El antiguo trazado del vasco navarro -en cuya recuperación trabajan la institución foral, la mancomunidad navarra de Montejurra y el Ministerio de Medio Ambiente- tiene 140 kilómetros, de los que 63,5 atraviesan Álava. En este territorio histórico la vía pasa por algunos de los rincones «más hermosos y de mayor riqueza paisajística» como los robledales isla de La Llanada o la sierra de Elgea, recordó ayer la diputada Marta Alaña, que compareció en las Juntas para responder a preguntas de EA.
Álava comenzó a trabajar en esta gran ruta verde en 1992, cuando se abrieron los primeros cuatro kilómetros entre Vitoria y Retana. En 1997, podían seguirse los pasos de las legendarias locomotoras hasta Arlabán; y en 1999, se estrenó el tramo desde Otazu hasta el Santuario de Estíbaliz.
A partir de ese año, explicó Alaña, el proyecto entró en una fase más complicada, «ya que muchos de los terrenos que necesitábamos estaban en manos de Feve (Ferrocarriles de Vía Estrecha), particulares o ocupados por diferentes estructuras», relató.
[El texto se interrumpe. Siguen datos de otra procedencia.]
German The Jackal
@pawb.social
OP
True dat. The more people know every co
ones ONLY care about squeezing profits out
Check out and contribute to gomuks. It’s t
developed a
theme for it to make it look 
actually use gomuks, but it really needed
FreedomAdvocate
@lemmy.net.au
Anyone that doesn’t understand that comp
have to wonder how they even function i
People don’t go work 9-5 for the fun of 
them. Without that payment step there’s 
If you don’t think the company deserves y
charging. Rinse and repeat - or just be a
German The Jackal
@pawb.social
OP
Tras llegar a acuerdos de compra de suelo, en 2001 se retomaron los trabajos y dos años después se sumaba a este recorrido turístico la vía entre Andollu y el túnel de Laminoria.
«Demasiado largo»
Las obras se pararon en la boca sur de este pasadizo de dos kilómetros, «demasiado largo» para los paseantes, y además en un grave estado de deterioro, apuntó la titular de Medio Ambiente.
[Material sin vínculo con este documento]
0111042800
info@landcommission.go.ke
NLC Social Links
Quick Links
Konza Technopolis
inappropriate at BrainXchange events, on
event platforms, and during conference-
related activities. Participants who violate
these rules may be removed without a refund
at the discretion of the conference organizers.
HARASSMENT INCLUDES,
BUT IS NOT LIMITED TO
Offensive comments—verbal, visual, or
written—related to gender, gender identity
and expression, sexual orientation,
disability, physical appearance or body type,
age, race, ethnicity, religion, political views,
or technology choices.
Al final, se resolvió habilitar una ruta alternativa por el puerto de Guereñu hasta la ermita de Santo Toribio que se abrirá al público a lo largo de esta primavera. En las mismas fechas se cortará la cinta del camino que conduce a la frontera con Navarra (Murieta) desde Antoñana.
Para que la ruta verde del vasco-navarro tenga continuidad en toda la provincia faltarán tan sólo el enlace de Vitoria con Otazu, una mejora de la conexión de Gauna y los diez kilómetros que separan la ermita de Santo Toribio (en Alecha) de la villa amurallada de Antoñana.
De manera paralela Medio Ambiente dispone de una bolsa de 300.000 euros para diversos programas relacionados con este proyecto, como el diseño de un plan de gestión, la creación de nuevas áreas de descanso, la mejora de algunos caminos o la creación de una página web.